**What the task requires**
Check the material that follows and say how many lines include the string "city", giving the number alone.

-*-*-

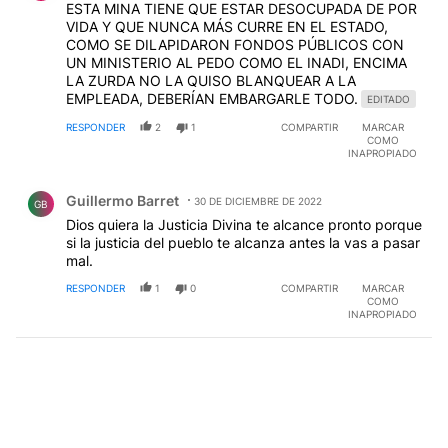
ESTA MINA TIENE QUE ESTAR DESOCUPADA DE POR
VIDA Y QUE NUNCA MÁS CURRE EN EL ESTADO,
COMO SE DILAPIDARON FONDOS PÚBLICOS CON
UN MINISTERIO AL PEDO COMO EL INADI, ENCIMA
LA ZURDA NO LA QUISO BLANQUEAR A LA
EMPLEADA, DEBERÍAN EMBARGARLE TODO.
EDITADO
RESPONDER
2
1
COMPARTIR
MARCAR
COMO
INAPROPIADO
Comentario de Guillermo Barret.
Guillermo Barret
30 DE DICIEMBRE DE 2022
GB
Dios quiera la Justicia Divina te alcance pronto porque
si la justicia del pueblo te alcanza antes la vas a pasar
mal.
RESPONDER
1
0
COMPARTIR
MARCAR
COMO
INAPROPIADO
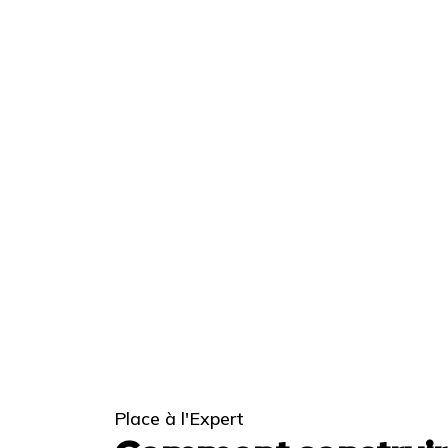
Place à l'Expert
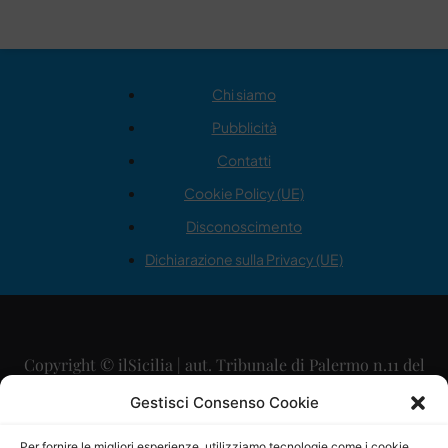
Chi siamo
Pubblicità
Contatti
Cookie Policy (UE)
Disconoscimento
Dichiarazione sulla Privacy (UE)
Copyright © ilSicilia | aut. Tribunale di Palermo n.11 del
29/09/2015
Gestisci Consenso Cookie
Editore: Mercurio Comunicazione Soc. Coop. A.R.L.
Per fornire le migliori esperienze, utilizziamo tecnologie come i cookie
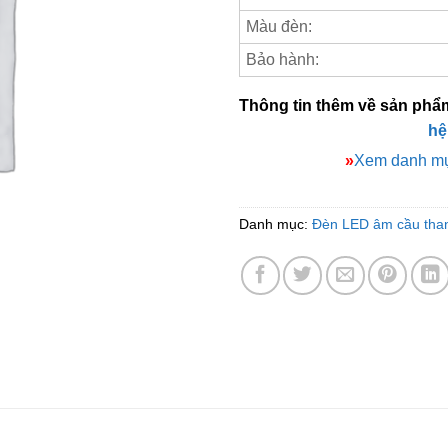
Màu đèn:
Bảo hành:
Thông tin thêm về sản phẩ
hệ
»
Xem danh mụ
Danh mục:
Đèn LED âm cầu tha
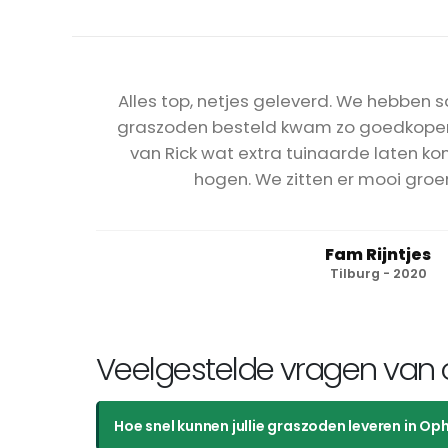
Alles top, netjes geleverd. We hebben
graszoden besteld kwam zo goedkoper 
van Rick wat extra tuinaarde laten k
hogen. We zitten er mooi groen
Fam Rijntjes
Tilburg - 2020
Veelgestelde vragen van 
Hoe snel kunnen jullie graszoden leveren in O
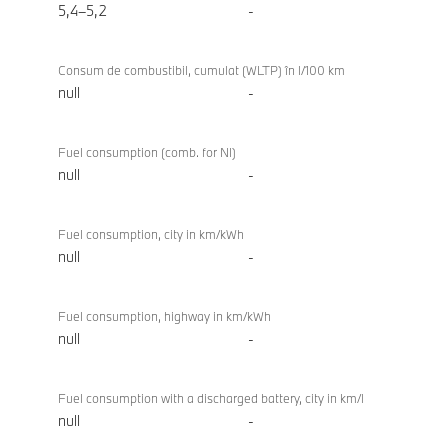
Gran
5,4–5,2
-
Coupe
Consum de combustibil, cumulat (WLTP) în l/100 km
null
-
Fuel consumption (comb. for NI)
null
-
Fuel consumption, city in km/kWh
null
-
Fuel consumption, highway in km/kWh
null
-
Fuel consumption with a discharged battery, city in km/l
null
-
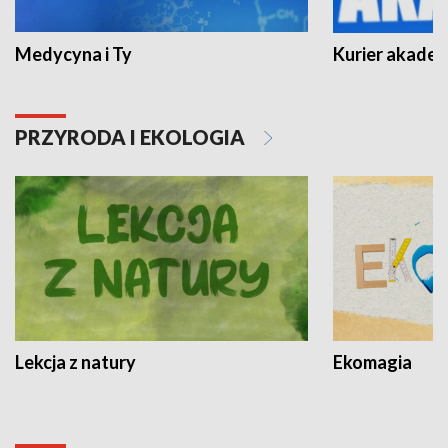
Medycyna i Ty
Kurier akadem
PRZYRODA I EKOLOGIA
Lekcja z natury
Ekomagia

-*-*-

**Answer to this problem**
2